What This Workflow Does
This n8n template creates a sophisticated multimodal Telegram bot that intelligently responds to users based on their input method. When users send voice messages, the bot transcribes them using ElevenLabs speech-to-text, processes the query with AI (Groq or Gemini via LangChain agents), and replies with natural-sounding voice generated by ElevenLabs text-to-speech. For text messages, it bypasses the audio processing for faster text responses.
The workflow maintains conversation context and can integrate custom tools like database lookups, API calls, or calculations through LangChain agents. This creates a Siri-like experience within Telegram that can handle customer support, educational tutoring, crypto analytics, or multilingual FAQ automation with human-like interaction quality.
How It Works
1. Message Detection & Routing
The Telegram trigger node listens for incoming messages and voice notes. It immediately identifies the message type and routes it through the appropriate processing path—voice messages go through the STT/TTS pipeline, while text messages take the faster direct AI processing route.
2. Voice Processing Pipeline
Voice messages are sent to ElevenLabs for transcription. The resulting text is then passed to the LangChain agent, which can use various tools (database queries, API calls, calculations) to generate a comprehensive response. This response is converted back to natural speech using ElevenLabs TTS before being sent to the user.
3. AI Agent Processing
The LangChain agent node serves as the brain of the operation. It maintains conversation memory, selects appropriate tools based on the query, and generates contextually relevant responses. The system message can be customized to give the AI a specific personality or area of expertise.
4. Multilingual Support & Context Management
The workflow automatically detects the user's language from Telegram metadata and adjusts responses accordingly. Conversation history is maintained in session memory, allowing for coherent multi-turn dialogues that remember previous exchanges and context.
Who This Is For
This template is ideal for businesses offering 24/7 customer support across multiple languages, educational platforms providing voice-interactive tutoring, crypto/analytics services needing voice-enabled query systems, and any organization wanting to engage users through natural voice conversations.
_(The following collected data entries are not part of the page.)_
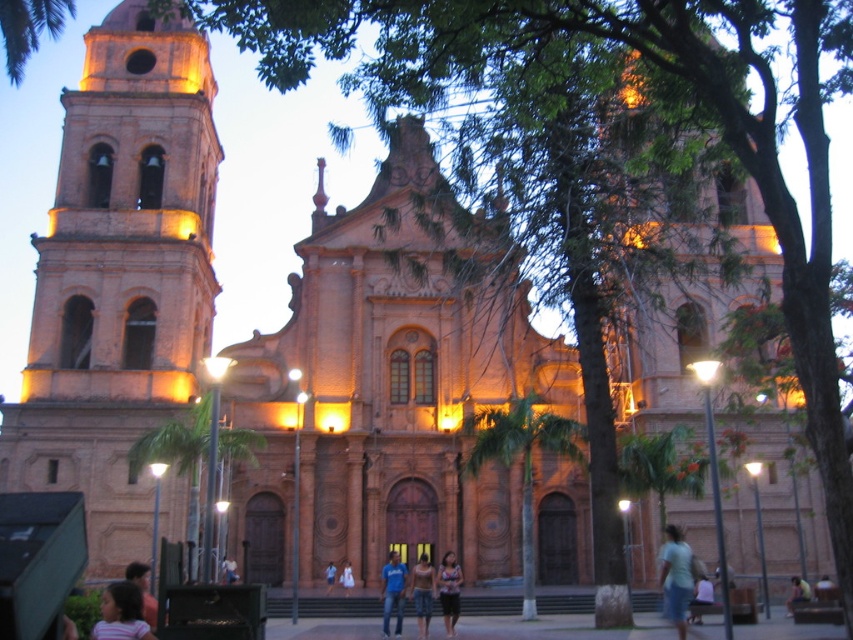 Can you confirm if light blue denim shorts at lower center is smaller than light brown fabric dress at center?

No.

At what (x,y) coordinates should I click in order to perform the action: click on light blue denim shorts at lower center. Please return your answer as a coordinate pair (x, y). The height and width of the screenshot is (640, 853). Looking at the image, I should click on (675, 577).

At what (x,y) coordinates should I click in order to perform the action: click on light blue denim shorts at lower center. Please return your answer as a coordinate pair (x, y). This screenshot has width=853, height=640. Looking at the image, I should click on (675, 577).

You are a GUI agent. You are given a task and a screenshot of the screen. Output one action in this format:
    pyautogui.click(x=<x>, y=<y>)
    Task: Click on the matte pink tank top at center
    The width and height of the screenshot is (853, 640).
    Given the screenshot: What is the action you would take?
    pyautogui.click(x=422, y=593)

Is matte pink tank top at center taller than matte brown hair at center?

Yes.

The width and height of the screenshot is (853, 640). In order to click on matte pink tank top at center in this screenshot , I will do `click(422, 593)`.

I want to click on matte pink tank top at center, so click(422, 593).

Who is taller, blue cotton shirt at center or smooth skin person at center?

blue cotton shirt at center

Does point (392, 557) come farther from viewer compared to point (824, 579)?

No, (392, 557) is closer to viewer.

The height and width of the screenshot is (640, 853). I want to click on blue cotton shirt at center, so click(393, 593). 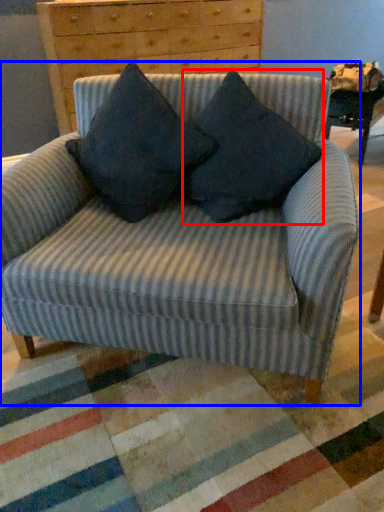 Question: Which point is further to the camera, pillow (highlighted by a red box) or chair (highlighted by a blue box)?

Choices:
 (A) pillow
 (B) chair

Answer: (A) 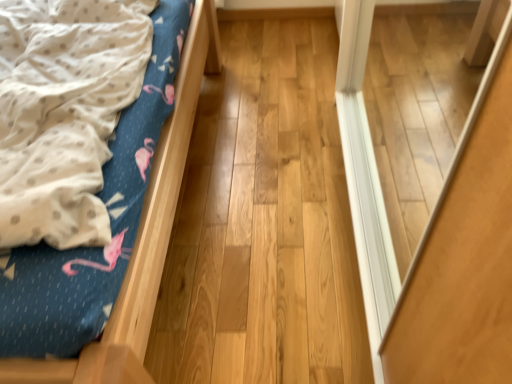 Locate an element on the screen. The width and height of the screenshot is (512, 384). blue cotton bed at left is located at coordinates (141, 236).

What do you see at coordinates (141, 236) in the screenshot? I see `blue cotton bed at left` at bounding box center [141, 236].

The width and height of the screenshot is (512, 384). Find the location of `blue cotton bed at left`. blue cotton bed at left is located at coordinates (141, 236). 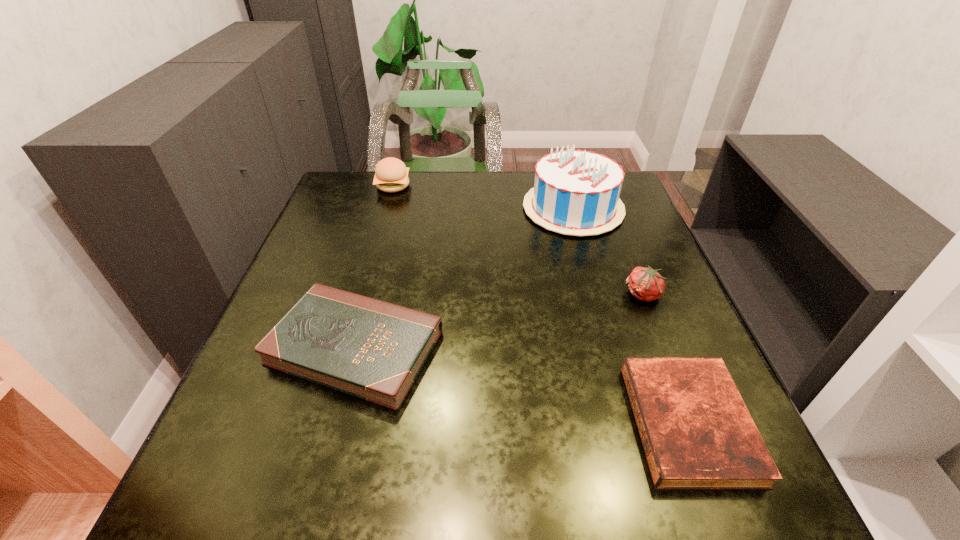 This screenshot has height=540, width=960. Find the location of `the tallest object`. the tallest object is located at coordinates (576, 192).

Where is `the second tallest object`? The image size is (960, 540). the second tallest object is located at coordinates (391, 175).

Where is `tomato`? tomato is located at coordinates (646, 284).

What are the coordinates of `the second shortest object` in the screenshot? It's located at (374, 350).

Locate an element on the screen. the left Bible is located at coordinates (374, 350).

Where is `the shortest object`? The image size is (960, 540). the shortest object is located at coordinates (697, 433).

This screenshot has width=960, height=540. I want to click on the right Bible, so (697, 433).

I want to click on vacant space located 0.050m on the back of the tallest object, so click(x=564, y=174).

The width and height of the screenshot is (960, 540). Identify the location of vacant space located 0.150m on the right of the hamburger. (460, 186).

This screenshot has width=960, height=540. What are the coordinates of `free space located on the back of the tomato` in the screenshot? It's located at (603, 192). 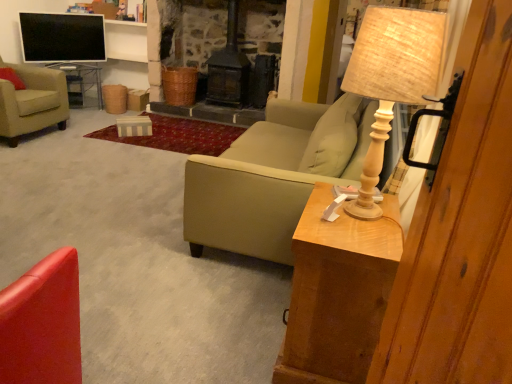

It's particularly valuable for companies with international audiences who need consistent quality support across different languages without hiring multilingual staff.
What You'll Need
- Telegram Bot Token – Create via @BotFather on Telegram
- ElevenLabs API Key – For high-quality speech-to-text and text-to-speech
- AI Model API Key – Groq, Google Gemini, or alternative (OpenAI, Anthropic, etc.)
- Self-hosted n8n instance – Required for community nodes compatibility
- Optional: Custom tools – Database connections, external APIs, or custom functions you want the agent to use
Quick Setup Guide
- Download the template and import it into your n8n instance
- Configure the Telegram trigger node with your bot token
- Set up credentials for ElevenLabs and your chosen AI model (Groq/Gemini)
- Customize the system message in the LangChain agent node to define your bot's personality and capabilities
- Test with simple voice and text messages to verify both pipelines work correctly
- Add custom tools to the LangChain agent if needed (database connections, API integrations)
- Deploy and share your bot's username with users
Pro tip: Start with text-only functionality first to ensure the AI agent works correctly, then add the voice pipeline. This makes debugging much easier and ensures you have a functional bot even if there are temporary issues with the TTS/STT services.
Key Benefits
Reduce support costs by 30-50% while providing 24/7 multilingual assistance. The AI handles routine queries instantly, freeing human agents for complex issues that require personal attention.
Improve customer satisfaction with natural voice interactions that feel more personal than text-only chatbots. ElevenLabs' human-like TTS creates engaging experiences that users prefer for quick queries.
Scale instantly during peak periods without additional staffing. The bot can handle thousands of simultaneous conversations, ensuring consistent response times even during surges in demand.
Maintain consistent quality across all languages with automated translation and voice generation. No need to hire and train multilingual support staff for each target market.
Extend functionality easily by adding custom tools to the LangChain agent. Connect to your CRM, knowledge base, inventory systems, or any API to create a truly integrated assistant.